And if you can’t, it’s no one’s fault but your own.

“All right,” he said. “All right!” He threw up his hands. “Tell Joanna to lay out my uniform because I’m on my way.”

“Skipper, I hope you realize just how pointless that message would be. She’s the one who told me she had it laid out fifteen minutes ago…about the time she ‘suggested’ I not let you dawdle up here. That was just before she used ‘dillydally’ on me.”

* * *

“Have you managed to find my wife, Amal?” Terekhov asked over his personal com as he half-trotted into the boat bay gallery.

“No, Sir. I’m afraid we haven’t,” Commander Nagchaudhuri replied apologetically. “We’ve tried all the combinations you gave us, Skipper, and all we’ve gotten is her voicemail.”

Terekhov scowled. Sinead Aurora O’Daley Terekhov was a daughter of two of the oldest naval dynasties in the RMN. She was also a cousin of the present Duke of Winterfell, and her ancestors had been commanding Queen’s ships—and serving in sensitive Foreign Office positions, come to that—for the better part of a T-century before the very first Terekhov’s shuttle ever touched down in Landing. She understood the realities of a naval career, and the one thing she’d never done, in the almost half-century of their marriage, was fail to answer her com within thirty seconds when she expected him to screen her.

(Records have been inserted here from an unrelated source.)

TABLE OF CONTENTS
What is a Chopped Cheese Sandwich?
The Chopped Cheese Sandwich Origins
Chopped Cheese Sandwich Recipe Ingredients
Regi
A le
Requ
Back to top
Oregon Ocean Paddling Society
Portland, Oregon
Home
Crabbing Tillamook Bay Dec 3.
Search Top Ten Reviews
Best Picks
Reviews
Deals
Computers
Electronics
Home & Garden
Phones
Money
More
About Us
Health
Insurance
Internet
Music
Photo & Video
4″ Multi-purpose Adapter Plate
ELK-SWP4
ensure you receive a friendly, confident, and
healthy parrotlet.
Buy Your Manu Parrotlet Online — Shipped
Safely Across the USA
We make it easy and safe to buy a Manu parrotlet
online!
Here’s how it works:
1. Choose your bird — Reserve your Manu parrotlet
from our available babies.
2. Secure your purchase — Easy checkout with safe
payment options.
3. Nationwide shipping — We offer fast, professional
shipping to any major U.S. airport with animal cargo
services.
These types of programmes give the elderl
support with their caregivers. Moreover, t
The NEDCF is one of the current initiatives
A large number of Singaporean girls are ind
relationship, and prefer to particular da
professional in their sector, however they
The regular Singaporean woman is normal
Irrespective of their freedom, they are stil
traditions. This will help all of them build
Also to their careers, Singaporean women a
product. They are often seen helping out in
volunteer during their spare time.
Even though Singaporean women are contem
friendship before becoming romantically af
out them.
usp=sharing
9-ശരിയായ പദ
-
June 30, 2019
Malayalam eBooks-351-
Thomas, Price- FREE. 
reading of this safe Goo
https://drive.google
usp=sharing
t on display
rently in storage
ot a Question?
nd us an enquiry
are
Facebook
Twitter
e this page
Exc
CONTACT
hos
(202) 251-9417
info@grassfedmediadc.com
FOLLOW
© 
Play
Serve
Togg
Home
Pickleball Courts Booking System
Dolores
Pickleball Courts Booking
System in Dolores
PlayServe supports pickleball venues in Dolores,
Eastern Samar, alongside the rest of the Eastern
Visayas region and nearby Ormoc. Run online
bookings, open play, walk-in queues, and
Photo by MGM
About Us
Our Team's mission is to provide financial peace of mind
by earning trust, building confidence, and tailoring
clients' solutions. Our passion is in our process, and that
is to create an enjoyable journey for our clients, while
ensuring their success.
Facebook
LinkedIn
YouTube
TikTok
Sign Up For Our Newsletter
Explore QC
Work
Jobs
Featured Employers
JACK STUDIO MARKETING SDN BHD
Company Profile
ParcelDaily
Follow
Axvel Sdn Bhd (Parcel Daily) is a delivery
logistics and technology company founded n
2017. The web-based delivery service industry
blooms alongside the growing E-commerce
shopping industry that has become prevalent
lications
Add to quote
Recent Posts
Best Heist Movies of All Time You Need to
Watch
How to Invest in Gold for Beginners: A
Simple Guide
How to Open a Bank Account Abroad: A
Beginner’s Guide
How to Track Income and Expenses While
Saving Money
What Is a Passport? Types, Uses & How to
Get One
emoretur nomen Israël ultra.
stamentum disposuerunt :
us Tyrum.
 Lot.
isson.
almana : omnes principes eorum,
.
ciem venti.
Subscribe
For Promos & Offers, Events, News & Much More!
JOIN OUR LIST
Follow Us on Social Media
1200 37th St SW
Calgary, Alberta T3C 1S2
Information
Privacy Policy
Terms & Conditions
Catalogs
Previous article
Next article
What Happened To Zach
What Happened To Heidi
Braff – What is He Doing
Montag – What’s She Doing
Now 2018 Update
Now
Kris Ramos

And she’d known exactly when Hexapuma was due back. For that matter, unless he missed his guess, Hexapuma’s and Warlock’s greeting from Home Fleet had been broadcast over the entire star system! So where was she?

“Keep trying,” he said as the flight engineer beckoned courteously but peremptorily from the inboard end of the boarding tube. “Put her through to me aboard the pinnace the instant you reach her.”

“Yes, Sir. Of course!”

Terekhov signed off and hurried towards the personnel tube. The flight engineer stood aside to let him dive headfirst into the tube’s zero-gravity, then followed. He was on Terekhov’s heels when the captain caught the grab bar and swung feet-first into the pinnace’s internal gravity, and as Terekhov headed for his seat, the engineer sealed the hatch and checked the telltales.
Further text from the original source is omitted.